Too late, Patricia realized what she’d said. She saw her friends’ faces, pale and wide-eyed. “To myself.” Heat filled her face in a rush.
Justin said nothing, just looked at her. Patricia stood frozen. His gaze held her in place. The prickling on the back of her neck shot down to her legs, making them want to jump, to run, to escape this young man and his stare. Out in the yard, the weed-things grew louder.
St. Augustine leaned close. “It’s all right.” His voice was light and easy, soothing her like a nervous stallion in battle. “This boy is no one to be concerned about.
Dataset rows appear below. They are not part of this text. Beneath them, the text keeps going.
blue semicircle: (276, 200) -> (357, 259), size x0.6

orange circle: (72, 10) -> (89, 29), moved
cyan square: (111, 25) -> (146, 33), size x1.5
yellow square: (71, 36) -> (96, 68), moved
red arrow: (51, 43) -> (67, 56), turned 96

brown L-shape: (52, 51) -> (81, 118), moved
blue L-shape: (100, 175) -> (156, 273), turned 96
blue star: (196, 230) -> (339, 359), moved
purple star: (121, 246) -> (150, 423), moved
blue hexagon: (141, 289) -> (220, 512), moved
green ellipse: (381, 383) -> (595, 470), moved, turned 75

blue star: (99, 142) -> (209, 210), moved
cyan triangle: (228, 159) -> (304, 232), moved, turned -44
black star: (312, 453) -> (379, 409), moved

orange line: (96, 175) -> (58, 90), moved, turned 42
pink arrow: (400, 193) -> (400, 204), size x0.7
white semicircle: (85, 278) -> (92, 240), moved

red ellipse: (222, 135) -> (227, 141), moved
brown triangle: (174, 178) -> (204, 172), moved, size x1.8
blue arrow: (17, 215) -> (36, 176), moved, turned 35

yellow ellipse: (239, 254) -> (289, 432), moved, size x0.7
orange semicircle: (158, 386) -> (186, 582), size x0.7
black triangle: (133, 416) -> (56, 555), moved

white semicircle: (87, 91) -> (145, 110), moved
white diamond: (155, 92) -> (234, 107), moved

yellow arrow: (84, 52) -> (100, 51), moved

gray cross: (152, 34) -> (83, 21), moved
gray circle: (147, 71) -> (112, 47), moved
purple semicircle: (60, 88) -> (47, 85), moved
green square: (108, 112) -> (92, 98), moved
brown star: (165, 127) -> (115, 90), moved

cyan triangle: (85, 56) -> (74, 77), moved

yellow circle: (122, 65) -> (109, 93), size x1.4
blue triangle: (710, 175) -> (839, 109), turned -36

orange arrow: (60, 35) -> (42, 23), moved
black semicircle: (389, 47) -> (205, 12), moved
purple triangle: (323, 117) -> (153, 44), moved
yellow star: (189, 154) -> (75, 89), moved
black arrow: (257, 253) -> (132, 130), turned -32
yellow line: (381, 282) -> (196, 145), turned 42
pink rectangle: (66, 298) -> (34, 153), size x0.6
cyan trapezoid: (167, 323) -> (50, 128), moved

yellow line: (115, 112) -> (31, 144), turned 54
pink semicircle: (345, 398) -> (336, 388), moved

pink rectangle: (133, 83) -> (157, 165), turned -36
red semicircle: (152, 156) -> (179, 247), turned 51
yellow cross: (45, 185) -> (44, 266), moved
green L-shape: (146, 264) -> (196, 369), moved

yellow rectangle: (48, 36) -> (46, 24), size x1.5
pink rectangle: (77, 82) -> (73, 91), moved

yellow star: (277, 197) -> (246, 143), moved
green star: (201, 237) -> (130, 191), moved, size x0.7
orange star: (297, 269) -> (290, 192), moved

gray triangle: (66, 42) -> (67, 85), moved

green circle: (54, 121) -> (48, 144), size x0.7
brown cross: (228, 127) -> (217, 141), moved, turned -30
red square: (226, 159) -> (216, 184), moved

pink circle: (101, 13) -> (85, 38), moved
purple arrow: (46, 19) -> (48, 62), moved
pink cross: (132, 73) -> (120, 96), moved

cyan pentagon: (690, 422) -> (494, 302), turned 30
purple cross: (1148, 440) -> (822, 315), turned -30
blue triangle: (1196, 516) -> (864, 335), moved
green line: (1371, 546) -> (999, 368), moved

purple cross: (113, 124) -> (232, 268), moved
Remain calm, just breathe. He’ll leave. He won’t come back. You’ll be fine.” As the saint spoke, Patricia felt her embarrassment begin to fade.
Justin looked down at his clipboard for a moment, then back up at her. “Ma’am, I really think you should buy some magazines,” he said.
Patricia took a deep breath. “Why?”
“They’ll be able to help you.” He lowered his voice. “Some issues contain messages. Coded messages, of great importance.”
Patricia blinked. The others began talking amongst themselves, quick and low: “Messages?” “From who?” “Does he know?” She let it fade, only staring at Justin to get some hint of his meaning. She saw nothing, no twitching of the lips or crinkling of the eyes to indicate suppressed laughter.
After endless seconds, she could wait no longer. “Messages from who?” she said.
“Louis XIV. Aristotle, Abraham Lincoln. And, of course, Elvis.”
Innocent’s eyes narrowed. “A secular lot,” he said.
“Indeed,” said Charlemagne, beard wagging. “Still, they might prove useful.”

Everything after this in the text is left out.